Cycle Routes in Scotland, No. 78: Oban - Ganavan - Dunbeg (or the other way round)

Ganavan Sands, a lovely beach about two miles north-west of Oban.
This standing stone bears the inscription giving the opening date (17 June 2008) of the 1.25 mile cycle and walking path from Ganavan Sands to Dunbeg, built by Argyll and Bute Council and sponsored by HITRANS, the Highlands and Islands Transport Partnership in Scotland. Plans are to extend to Connel in due course and together with Transport Scotland.
It is the starting/finishing point of the first leg of the Oban to Fort William cycle route. But you have to earn your right to use the path: first by negotiating the rather awkward cattle gate that first doesn't and then opens so completely you have to run downhill to catch and close it behind you. Next, to your right as you leave the beach behind you, you can …
... admire some attractive "landscape art installations" …
... and allow yourself to be inspected by various beautiful Highland bull calves, shy and friendly rather than aggressive (at this stage anyway).
The ascent up the hill is very steep indeed. I don't think the track was laid by a cyclist with a family in tow... Most of the path lies inland, away from the worst of the seaborne gales, I suppose, and within sight of the main road north from Oban (and the rumbling of the lorries -- but it is very nice to be away from them and not have them bearing down on you as you cycle as close as you dare to the soft shoulder.
The approach of Ganavan from the north (or a look back as you reach the top of the first hill) allows you to catch a glimpse of the sea:
On the day I cycled or walked, plastic and all manner of rubbish were much more in evidence than pristine nature. The path is still too fresh to be truly attractive, with verges and ditches raw and only the most intrepid of vegetation beginning to cover the rough soil with a bit of greenery. In one or two places, the plastic is even built into the road surface: While what I assume to have been a gravel bag has been left lying in the woodland …
… the most benign interpretation being that it does make for a huge shelter for earwigs, woodlice, slugs and the like. Beautiful? I don't think so.
As you reach Dunbeg, this is what greets you just outside the gate: I simply cannot understand why this kind of junk does not get removed -- it speaks of carelessness, uncaringness, even a kind of disdain for the people who use the path, and for those who paid for its creation.

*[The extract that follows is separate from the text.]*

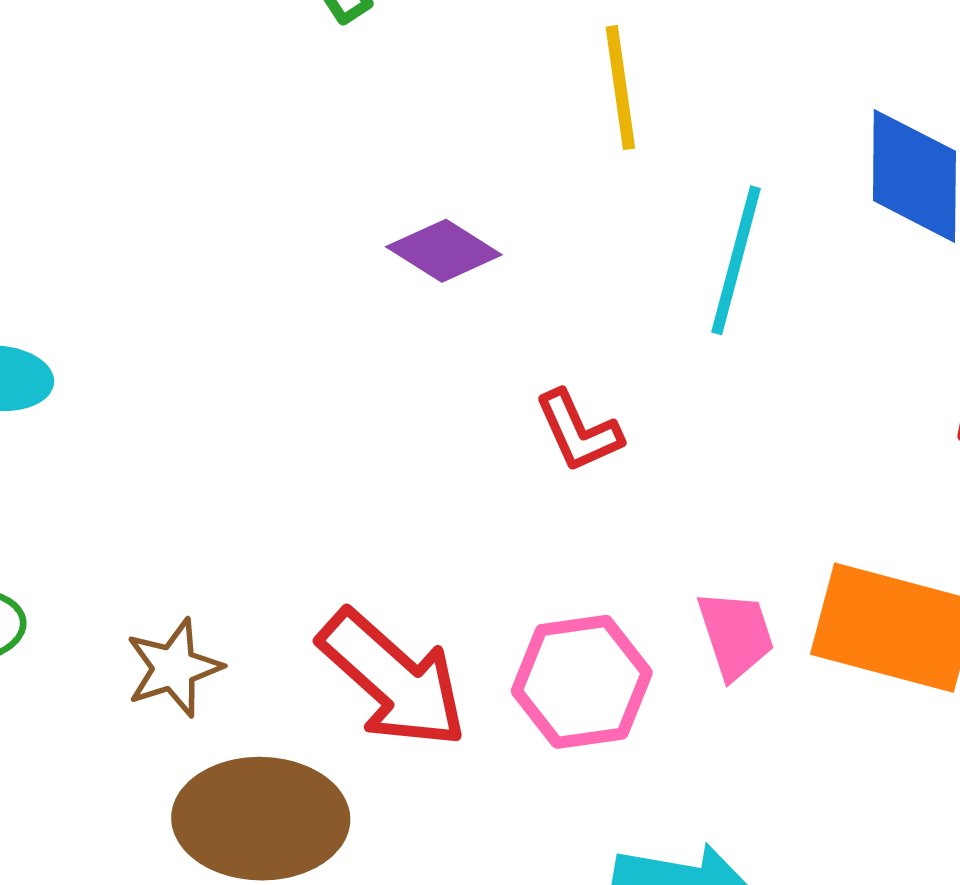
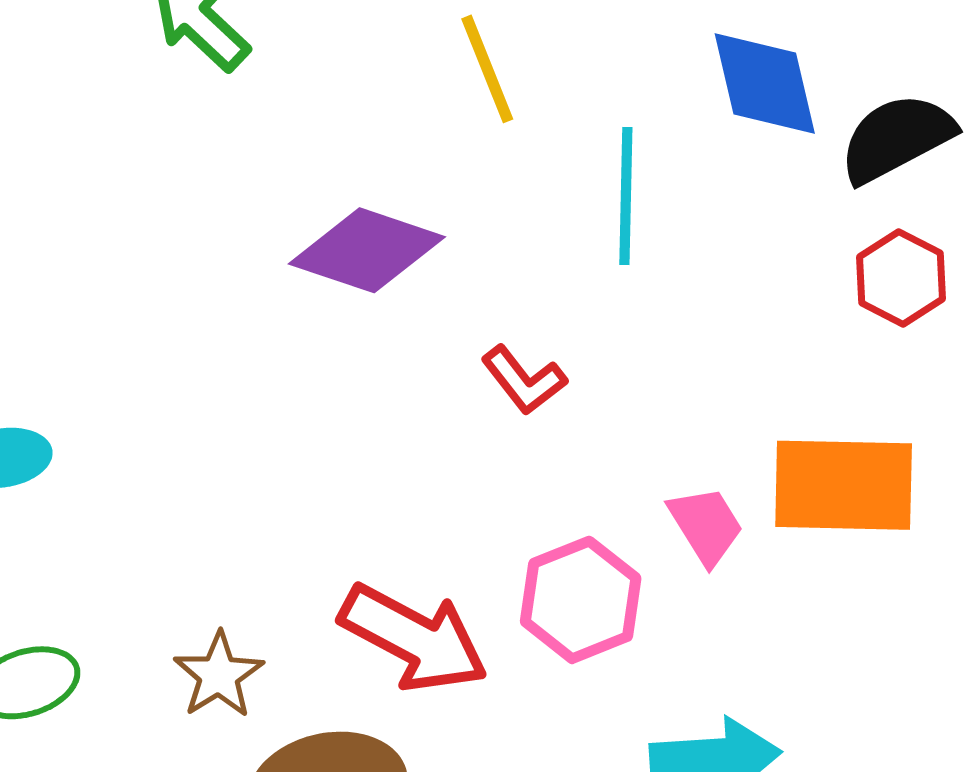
purple diamond: (444, 251) -> (367, 250), size x1.5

While the plastic/jute bag and this monstrosity were far too big and/or heavy for me to remove, I did, on my way back, pick up a large plastic bag full of litter. Here's the inventory of what you can only see the tip of in the next two photos:
plastic cups, 2 choc-dip cups, sweet and crisp wrappers, beer cans, cigarette packs, soft-drinks and mineral water bottles from 1.5 l to 0.5l, bottle caps, mastic pump drum, blue plastic bag containing well-matured dog poo, plastic bags, sheeting and strips in various states of disintegration, a catalogue for ladies' fashion, a pair (!) of blue plastic gloves found about 500 yards apart, a child's sand shovel in perfect condition, carton of sixpack of beer, cigarette stubs …

I would have needed more time and another bag like this to pick up all the trash lying in the ditches and on the ground along the first five hundred yards of the cycle path from the Sands up to the top of the hill. Unbelievable!
Any ideas how this can be changed? I don't feel like becoming the "voluntary trash picker upper" of the cycle path... ;)

1 comment:

Ron Rothammer said...

Like you, I lived in a European country for a very long time (Germany) and the contrast between how German people nurture their environment by not littering it and the Scottish people's attitude, or lack of attitude, still produces a huge cultural shock in me.

It is a mystery to me how a people can be so patriotic and yet have such a low regard for the physical beauty of their beloved, and it has to be said, uniquely beautiful land.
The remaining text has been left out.